2010 | Florent Perronnin, Jorge Sánchez, and Thomas Mensink
The paper "Improving the Fisher Kernel for Large-Scale Image Classification" by Florent Perronnin, Jorge Sánchez, and Thomas Mensink addresses the challenge of image classification using large annotated datasets. The authors propose several modifications to the Fisher Kernel (FK) framework to enhance its performance. These modifications include L2 normalization, power normalization, and the integration of spatial pyramids. The L2 normalization removes the dependence on the mixing coefficient, while the power normalization addresses the sparsity issue in Fisher vectors by applying a power function to each dimension. Spatial pyramids are used to incorporate spatial information by extracting Fisher vectors from sub-regions of images.
The proposed improvements are evaluated on two datasets: PASCAL VOC 2007 and CalTech 256. On PASCAL VOC 2007, the Average Precision (AP) is increased from 47.9% to 58.3%, and on CalTech 256, the system achieves state-of-the-art performance using only SIFT descriptors and linear classifiers. The authors also compare the effectiveness of two large-scale resources for training classifiers: ImageNet and Flickr groups. They find that Flickr groups perform surprisingly well and complement classifiers trained on more carefully annotated datasets like VOC 2007.
The paper concludes that the improved Fisher kernel has the potential to become a new standard representation in image classification, especially for large-scale applications. The results also highlight the complementary nature of different training resources, suggesting that combining them can lead to better classification performance.The paper "Improving the Fisher Kernel for Large-Scale Image Classification" by Florent Perronnin, Jorge Sánchez, and Thomas Mensink addresses the challenge of image classification using large annotated datasets. The authors propose several modifications to the Fisher Kernel (FK) framework to enhance its performance. These modifications include L2 normalization, power normalization, and the integration of spatial pyramids. The L2 normalization removes the dependence on the mixing coefficient, while the power normalization addresses the sparsity issue in Fisher vectors by applying a power function to each dimension. Spatial pyramids are used to incorporate spatial information by extracting Fisher vectors from sub-regions of images.

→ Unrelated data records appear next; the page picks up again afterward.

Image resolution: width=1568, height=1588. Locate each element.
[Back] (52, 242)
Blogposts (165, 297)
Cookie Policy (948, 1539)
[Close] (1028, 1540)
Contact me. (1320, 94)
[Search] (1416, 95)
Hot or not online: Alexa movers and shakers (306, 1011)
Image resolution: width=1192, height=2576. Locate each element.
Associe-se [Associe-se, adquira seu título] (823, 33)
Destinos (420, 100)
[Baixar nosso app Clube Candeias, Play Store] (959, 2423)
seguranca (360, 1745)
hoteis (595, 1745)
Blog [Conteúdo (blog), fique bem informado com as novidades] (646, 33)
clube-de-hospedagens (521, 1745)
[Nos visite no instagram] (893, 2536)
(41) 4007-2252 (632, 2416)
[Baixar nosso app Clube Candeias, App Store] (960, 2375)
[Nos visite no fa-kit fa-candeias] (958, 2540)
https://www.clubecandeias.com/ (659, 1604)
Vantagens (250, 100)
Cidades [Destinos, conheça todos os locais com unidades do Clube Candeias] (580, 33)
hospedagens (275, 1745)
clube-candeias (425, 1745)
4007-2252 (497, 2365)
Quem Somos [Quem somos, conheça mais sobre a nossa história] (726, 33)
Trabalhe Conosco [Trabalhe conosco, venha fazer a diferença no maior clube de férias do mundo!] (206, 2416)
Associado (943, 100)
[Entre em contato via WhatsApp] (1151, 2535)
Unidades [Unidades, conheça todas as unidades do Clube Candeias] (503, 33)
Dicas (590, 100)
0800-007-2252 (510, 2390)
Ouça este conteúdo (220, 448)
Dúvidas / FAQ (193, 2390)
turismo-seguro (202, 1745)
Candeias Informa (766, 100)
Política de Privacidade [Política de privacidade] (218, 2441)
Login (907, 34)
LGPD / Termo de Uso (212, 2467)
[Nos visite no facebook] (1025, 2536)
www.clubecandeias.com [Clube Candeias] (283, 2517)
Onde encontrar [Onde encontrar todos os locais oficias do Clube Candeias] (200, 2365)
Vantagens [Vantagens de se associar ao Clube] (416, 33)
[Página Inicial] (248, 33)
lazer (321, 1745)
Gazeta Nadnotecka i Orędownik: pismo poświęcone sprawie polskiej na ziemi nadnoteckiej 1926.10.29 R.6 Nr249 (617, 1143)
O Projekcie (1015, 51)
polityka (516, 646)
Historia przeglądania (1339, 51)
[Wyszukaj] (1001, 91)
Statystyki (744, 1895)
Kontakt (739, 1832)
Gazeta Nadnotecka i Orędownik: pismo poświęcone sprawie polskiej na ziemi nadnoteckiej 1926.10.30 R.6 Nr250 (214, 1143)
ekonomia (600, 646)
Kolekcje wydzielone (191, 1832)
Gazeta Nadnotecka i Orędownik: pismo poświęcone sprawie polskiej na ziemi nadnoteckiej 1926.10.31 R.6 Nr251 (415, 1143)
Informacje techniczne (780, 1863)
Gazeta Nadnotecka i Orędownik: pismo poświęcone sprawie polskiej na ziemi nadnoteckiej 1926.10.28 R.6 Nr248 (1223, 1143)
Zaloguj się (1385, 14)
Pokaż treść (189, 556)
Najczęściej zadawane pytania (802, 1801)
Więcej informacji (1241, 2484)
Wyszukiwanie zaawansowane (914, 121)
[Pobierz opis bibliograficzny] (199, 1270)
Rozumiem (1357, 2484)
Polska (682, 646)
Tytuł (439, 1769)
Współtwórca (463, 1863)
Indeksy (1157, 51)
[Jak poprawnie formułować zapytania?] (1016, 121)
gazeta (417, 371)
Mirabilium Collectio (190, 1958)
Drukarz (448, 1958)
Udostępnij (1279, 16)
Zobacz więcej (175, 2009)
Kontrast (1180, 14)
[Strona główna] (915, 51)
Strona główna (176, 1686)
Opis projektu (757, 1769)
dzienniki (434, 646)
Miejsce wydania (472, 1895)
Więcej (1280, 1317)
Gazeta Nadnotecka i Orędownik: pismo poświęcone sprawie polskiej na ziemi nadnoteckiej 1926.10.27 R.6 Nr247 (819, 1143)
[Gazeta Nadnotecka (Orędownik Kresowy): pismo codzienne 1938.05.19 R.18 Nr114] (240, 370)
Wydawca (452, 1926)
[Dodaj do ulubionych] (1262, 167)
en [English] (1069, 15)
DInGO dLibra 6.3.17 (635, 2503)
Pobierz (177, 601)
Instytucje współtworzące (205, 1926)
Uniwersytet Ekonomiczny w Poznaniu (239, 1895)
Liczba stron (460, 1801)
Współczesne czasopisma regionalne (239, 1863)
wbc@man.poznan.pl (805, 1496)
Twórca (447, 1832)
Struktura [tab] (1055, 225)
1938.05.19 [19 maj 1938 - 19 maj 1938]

The proposed improvements are evaluated on two datasets: PASCAL VOC 2007 and CalTech 256. On PASCAL VOC 2007, the Average Precision (AP) is increased from 47.9% to 58.3%, and on CalTech 256, the system achieves state-of-the-art performance using only SIFT descriptors and linear classifiers. The authors also compare the effectiveness of two large-scale resources for training classifiers: ImageNet and Flickr groups. They find that Flickr groups perform surprisingly well and complement classifiers trained on more carefully annotated datasets like VOC 2007.
The paper concludes that the improved Fisher kernel has the potential to become a new standard representation in image classification, especially for large-scale applications. The results also highlight the complementary nature of different training resources, suggesting that combining them can lead to better classification performance.